Americans for Financial Reform Education Fund submitted a comment to the Securities and Exchange Commission (SEC) supporting its proposal to prohibit conflicts of interest in securitizations. Such conflicts were at the heart of the Great Financial Crisis of 2008 leading to trillions of dollars in losses across the financial system and irreparable harm to millions of homeowners. Now, with the growth in securitizations such as those backed by commercial real estate and other assets, the SEC’s proposals can ensure that similar practices do not happen again at the harm of investors and others.
AFREF submitted comments to the Office of Information and Regulatory Affairs on its proposal to modernize the regulatory process to better account for racial and economic inequality, climate change, and other factors within economic analysis; and improve transparency and empower and benefit members of marginalized communities through the regulatory process.
AFR sent a letter to members of Congress opposing several capital markets bills that fail to address the inherent lack of information and protections in investing in private offerings while opening the door for more investors to have access to such products by using these proposed pathways to become an “accredited investor”.
AFR’s Advocacy and Legislative Director Renita Marcellin testified before the NY State Senate Standing Committee on Banks.
AFR sent a letter opposing H.R. 3556 “Increasing Financial Regulatory Accountability and Transparency Act,” a bill supposedly to make the Fed more transparent, which will instead hamstring the Financial Stability Oversight Council’s (“FSOC”) ability to effectively monitor risk in the financial system. This bill would subject the FSOC’s designation authority to Congressional review, which would allow any firm the FSOC designates as systemically important to lobby Congress to rescind the FSOC’s designation. This would render the FSOC designation authority under the Dodd-Frank Act futile and unnecessarily politicize the agency’s efforts to monitor companies that pose an outsized risk to our financial system.
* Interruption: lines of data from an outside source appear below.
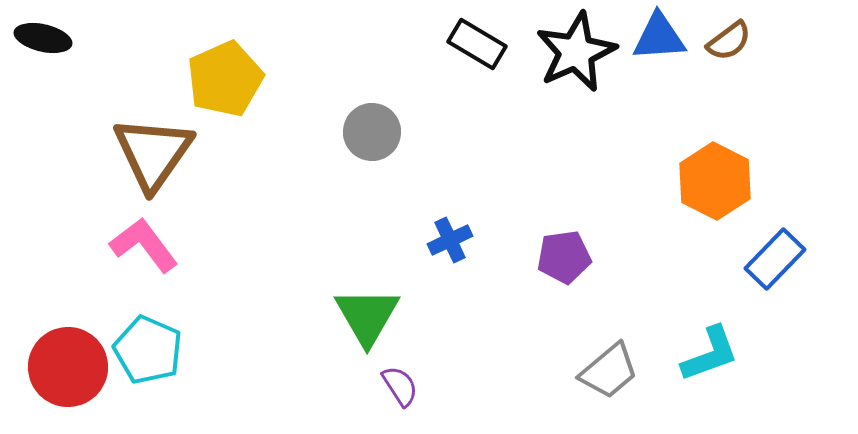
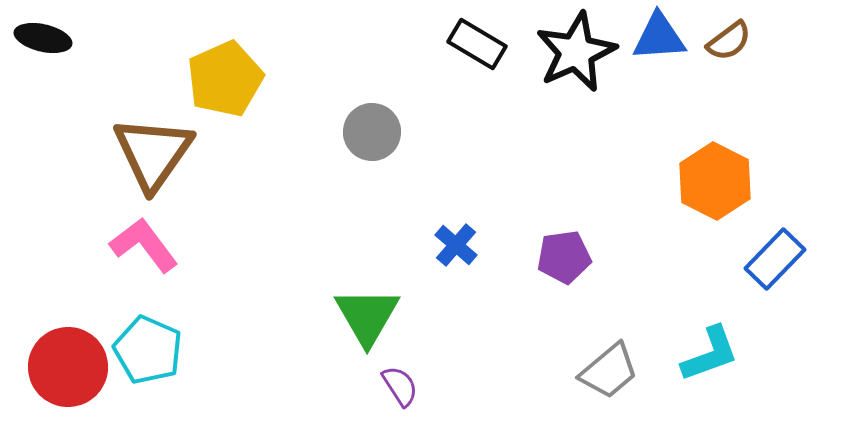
blue cross: moved 6 px right, 5 px down; rotated 24 degrees counterclockwise
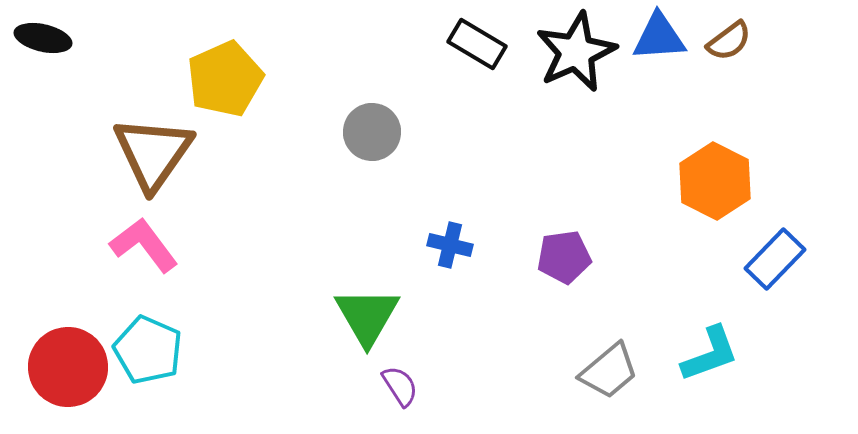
blue cross: moved 6 px left; rotated 27 degrees counterclockwise
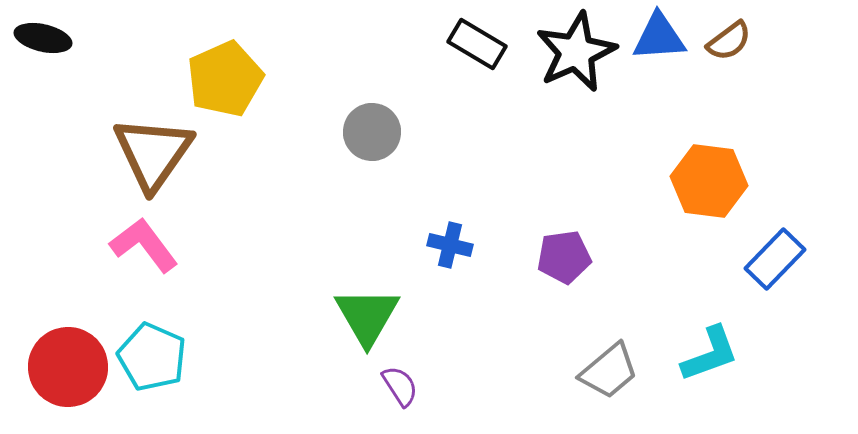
orange hexagon: moved 6 px left; rotated 20 degrees counterclockwise
cyan pentagon: moved 4 px right, 7 px down
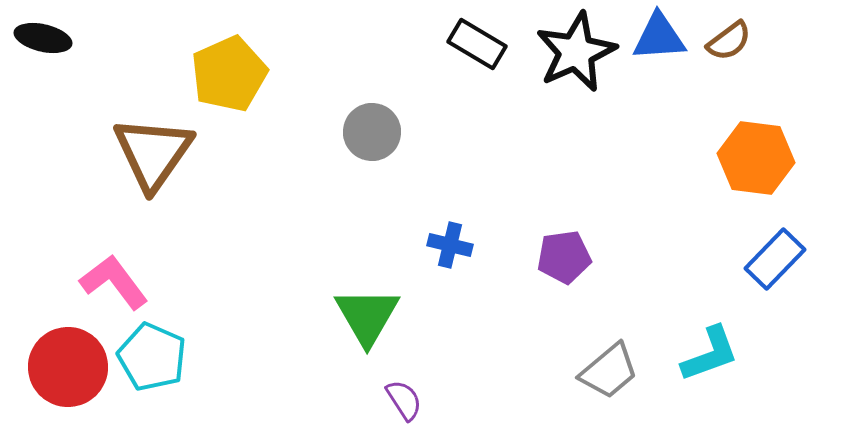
yellow pentagon: moved 4 px right, 5 px up
orange hexagon: moved 47 px right, 23 px up
pink L-shape: moved 30 px left, 37 px down
purple semicircle: moved 4 px right, 14 px down
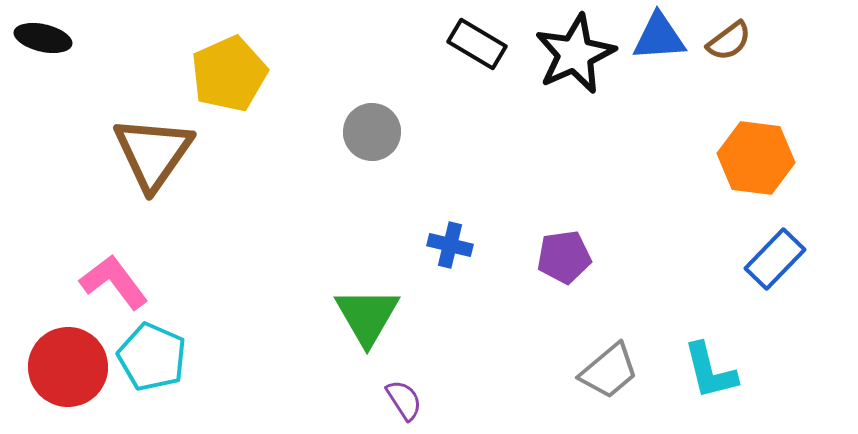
black star: moved 1 px left, 2 px down
cyan L-shape: moved 17 px down; rotated 96 degrees clockwise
This bill comes at the heels of the FSOC’s announcement to reinvigorate its designation process, a welcome step in preventing the next financial crisis.
AFR submitted this letter in opposition to H.R. 3564, which would make mortgages more expensive for many middle-class American families. H.R. 3564 would rescind the FHFA’s more equitable mortgage pricing framework and instead require the FHFA to increase fees for many first-time home buyers and those who do not have a 20% down payment.